Me he permitido titular este post como el fenomenal libro de Pablo Molina porque creo que ningún otro expresa mejor el fenómeno que vivimos actualmente en España. Ser progre significa, para muchos, ser buena persona, por tanto cuanto más progre mejor.
Se han apropiado del buenismo y del ecologísmo, del talante y del diálogo, de la tolerancia y del antifascismo. Eso nos deja a los que pensamos de otra manera, según su lógica demagógica, en el otro lado: somos intolerantes, homófobos, xenófobos, fachas y no sé cuantas cosas más.
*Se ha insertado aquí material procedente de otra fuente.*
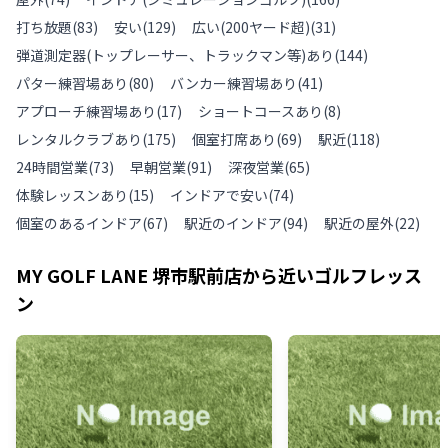
打ち放題
(
83
)
安い
(
129
)
広い(200ヤード超)
(
31
)
弾道測定器(トップレーサー、トラックマン等)あり
(
144
)
パター練習場あり
(
80
)
バンカー練習場あり
(
41
)
アプローチ練習場あり
(
17
)
ショートコースあり
(
8
)
レンタルクラブあり
(
175
)
個室打席あり
(
69
)
駅近
(
118
)
24時間営業
(
73
)
早朝営業
(
91
)
深夜営業
(
65
)
体験レッスンあり
(
15
)
インドアで安い
(
74
)
個室のあるインドア
(
67
)
駅近のインドア
(
94
)
駅近の屋外
(
22
)
MY GOLF LANE 堺市駅前店
から近いゴルフレッス
ン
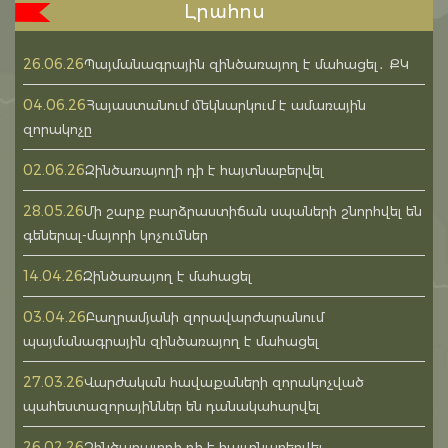
Լրահոս
26.06.26
Պայմանագրային զինծառայող է մահացել․ ՔԿ
04.06.26
Հայաստանում մեկնարկում է ամառային
զորակոչը
02.06.26
Զինծառայողի դի է հայտնաբերվել
28.05.26
Մի շարք բարձրաստիճան սպաների շնորհվել են
գեներալ-մայորի կոչումներ
14.04.26
Զինծառայող է մահացել
03.04.26
Բաղրամյանի զորավարժարանում
պայմանագրային զինծառայող է մահացել
27.03.26
Վարժական հավաքաների զորակոչված
պահեստազորայիններ են դանակահարվել
26.02.26
Զինծառայողի դի է հայտնաբերվել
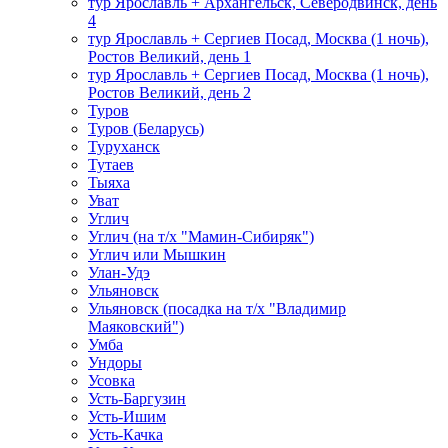
тур Ярославль + Архангельск, Северодвинск, день
4
тур Ярославль + Сергиев Посад, Москва (1 ночь),
Ростов Великий, день 1
тур Ярославль + Сергиев Посад, Москва (1 ночь),
Ростов Великий, день 2
Туров
Туров (Беларусь)
Туруханск
Тутаев
Тыяха
Уват
Углич
Углич (на т/х "Мамин-Сибиряк")
Углич или Мышкин
Улан-Удэ
Ульяновск
Ульяновск (посадка на т/х "Владимир
Маяковский")
Умба
Ундоры
Усовка
Усть-Баргузин
Усть-Ишим
Усть-Качка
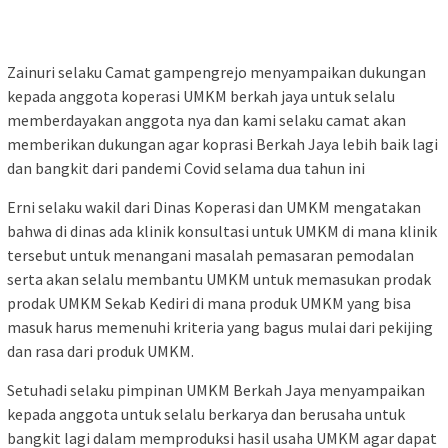
Zainuri selaku Camat gampengrejo menyampaikan dukungan
kepada anggota koperasi UMKM berkah jaya untuk selalu
memberdayakan anggota nya dan kami selaku camat akan
memberikan dukungan agar koprasi Berkah Jaya lebih baik lagi
dan bangkit dari pandemi Covid selama dua tahun ini
Erni selaku wakil dari Dinas Koperasi dan UMKM mengatakan
bahwa di dinas ada klinik konsultasi untuk UMKM di mana klinik
tersebut untuk menangani masalah pemasaran pemodalan
serta akan selalu membantu UMKM untuk memasukan prodak
prodak UMKM Sekab Kediri di mana produk UMKM yang bisa
masuk harus memenuhi kriteria yang bagus mulai dari pekijing
dan rasa dari produk UMKM.
Setuhadi selaku pimpinan UMKM Berkah Jaya menyampaikan
kepada anggota untuk selalu berkarya dan berusaha untuk
bangkit lagi dalam memproduksi hasil usaha UMKM agar dapat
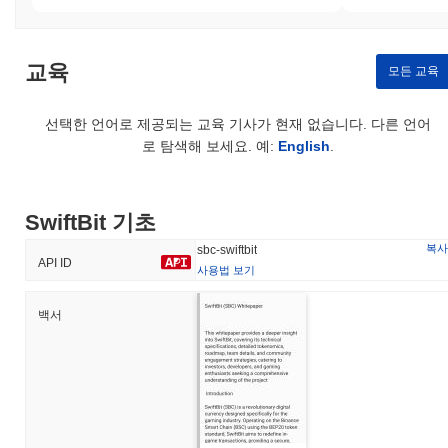
교육
모든 교육
선택한 언어로 제공되는 교육 기사가 현재 없습니다. 다른 언어
로 탐색해 보세요. 예:
English
.
SwiftBit 기초
복사
sbc-swiftbit
API ID
사용법 보기
백서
Hemos llegado a una situación en la que si dices ser de 'derechas' tienes dejar algunas cosas claras, no puedes soltarlo así sin más. Tienes que explicar muchas cosas: que no eres franquista, que eres demócrata, que no estudiaste en un colegio de monjas, que no tienes un padre ni militar ni guardia civil, que no te vas comiendo a los niños por ahí y que si se te llega a conocer, después de todo, no eres tan mal bicho.
Esto me recuerda a una ocasión cuando en la facultad se nos pidió a los alumnos que en grupos de tres o cuatro personas definiéramos que era la inteligencia para nosotros y que atributos tenía una persona inteligente. El 'progre' del grupo no permitía que entrara ninguna definición que supusiera que una persona podía tener más capacidad o recursos que otra (eso no es progresista). Cuando alguien propuso que como característica de una persona inteligente figurase el 'sentido común' esta persona se negó en redondo alegando que el 'sentido común' es una convención de una sociedad clasista y con prejuicios y no sé cuantas naderías más dijo.
No sé porqué se puso así, para mí ser sensato o tener sentido común no es más que tener lo que a él le falta.